The sketch-rnn model was proposed to generate sketches based on human-drawn inputs[Ha and Eck2017]

. The features learned by the model were represented as a sequence of pen stroke positions. As the raw data were in sequential form, the model used bidirectional recurrent neural network (BRNN) and autoregressive RNN as the encoder and decoder under the framework of Variational AutoEncoder (VAE)

[Kingma and Welling2013]. However, it mainly focused on generating sketches of one category, and the performance for the generation of multiple categories were not satisfactory.

RNN is often used in tasks with time-series data, such as natural language processing

[Socher et al.2011] and handwriting generation[Graves2013]

, as it possesses the ability to capture context information and dynamics of time-series data. Together with RNN, convolutional neural network (CNN) is another popular approach in deep learning. A number of CNN models have been proposed to perform image recognition tasks, including the famous AlexNet

[Krizhevsky, Sutskever, and Hinton2012] and GoogLeNet[Szegedy et al.2014]. It is thought that CNN is good at capturing the image local structure.

Here, we proposed a model called sketch-pix2seq which is capable of learning and generating sketches of multiple categories better than sketch-rnn. Compared with learning one category at a time, learning multiple categories simultaneously has the advantage of saving computational resources. Our work makes two important modifications on the sketch-rnn model, one is to replace the BRNN encoder with a CNN encoder, the other is to remove the enforcement of Gaussian prior on the latent space by ignoring the Kullback-Leibler (KL) divergence in the objective function of VAE. Although utilizing the dynamics and context of strokes by a BRNN encoder reduces the data dimension from a two-dimensional image to one-dimensional sequences, extra information unrelated to the abstract structure of sketches, e.g., the sketching speed, might harm the performance of concept learning. As CNN can capture the local structure of images, which is similar to the ways of human to learn sketch concepts, it might be a better choice for the encoder. Besides, the Gaussian prior enforcement on the latent space of the sketch-rnn model might be unsuitable for multiple categories, because it is unlikely that samples of different categories come from the same distribution. Experimental results show that using CNN as encoders improve the quality of the generated sketches, and the removal of KL-divergence from the cost function allows the encoder to learn a posterior of the latent space that reflects the features of different categories. Latent space interpolation for models without KL-divergence are shown to generate more consistent results than the ones with KL-divergence. Interestingly, the sketch-pix2seq model plays a promising role in creating new sketches by interpolating the latent space of different categories and by feeding cartoon sketches into the model.

Related Work

Efforts have been made in sketch object recognition. A pioneer study developed a human-drawn sketch database and investigated the sketch recognition abilities of both human and machines[Eitz, Hays, and Alexa2012]. Another study applied two famous deep learning models used in image recognition, i.e., GoogLeNet[Szegedy et al.2014] and AlexNet[Krizhevsky, Sutskever, and Hinton2012]

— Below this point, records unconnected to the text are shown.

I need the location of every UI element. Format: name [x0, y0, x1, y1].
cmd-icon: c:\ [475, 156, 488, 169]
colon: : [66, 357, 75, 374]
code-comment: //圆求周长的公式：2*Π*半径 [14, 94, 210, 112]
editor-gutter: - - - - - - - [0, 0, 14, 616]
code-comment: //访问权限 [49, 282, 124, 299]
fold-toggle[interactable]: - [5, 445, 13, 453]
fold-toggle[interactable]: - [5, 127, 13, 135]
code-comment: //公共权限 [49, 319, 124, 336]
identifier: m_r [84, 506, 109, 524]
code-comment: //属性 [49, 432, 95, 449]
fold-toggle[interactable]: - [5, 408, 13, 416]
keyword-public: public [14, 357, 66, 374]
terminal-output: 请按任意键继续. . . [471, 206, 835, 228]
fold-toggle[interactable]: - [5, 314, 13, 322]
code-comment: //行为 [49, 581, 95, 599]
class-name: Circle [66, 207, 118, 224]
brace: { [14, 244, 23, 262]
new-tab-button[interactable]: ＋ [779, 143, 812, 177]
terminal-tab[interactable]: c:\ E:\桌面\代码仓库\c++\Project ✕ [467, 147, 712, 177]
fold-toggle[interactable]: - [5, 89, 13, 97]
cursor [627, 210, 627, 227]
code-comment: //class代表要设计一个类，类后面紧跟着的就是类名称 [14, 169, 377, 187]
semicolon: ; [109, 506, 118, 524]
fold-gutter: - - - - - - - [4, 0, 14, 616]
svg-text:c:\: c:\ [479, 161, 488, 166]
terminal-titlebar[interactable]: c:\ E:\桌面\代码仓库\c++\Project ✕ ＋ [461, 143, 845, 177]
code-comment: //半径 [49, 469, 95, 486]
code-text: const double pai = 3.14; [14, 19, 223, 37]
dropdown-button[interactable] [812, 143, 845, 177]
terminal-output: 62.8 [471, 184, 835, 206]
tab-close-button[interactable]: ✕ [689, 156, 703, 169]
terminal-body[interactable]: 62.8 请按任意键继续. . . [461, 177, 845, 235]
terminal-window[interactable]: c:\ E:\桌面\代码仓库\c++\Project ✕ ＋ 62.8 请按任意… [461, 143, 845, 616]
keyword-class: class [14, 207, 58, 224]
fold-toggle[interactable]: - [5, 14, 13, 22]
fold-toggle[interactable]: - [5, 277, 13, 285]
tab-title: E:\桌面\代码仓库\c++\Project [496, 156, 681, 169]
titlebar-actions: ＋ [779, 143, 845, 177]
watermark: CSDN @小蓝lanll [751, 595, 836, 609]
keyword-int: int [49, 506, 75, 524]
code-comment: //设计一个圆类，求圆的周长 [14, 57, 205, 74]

, to classify sketches, but their performances were far from satisfactory

[Ballester and de Araújo2016]. However, surprisingly, studies on sketch generation obtained amazing results. A famous research on generating new symbols by one-shot learning showed the potential of machines to achieve human-level learning on sketch-like symbols[Lake, Salakhutdinov, and Tenenbaum2015]. The recently proposed sketch-rnn model was able to produce new sketches based on existing observations[Ha and Eck2017].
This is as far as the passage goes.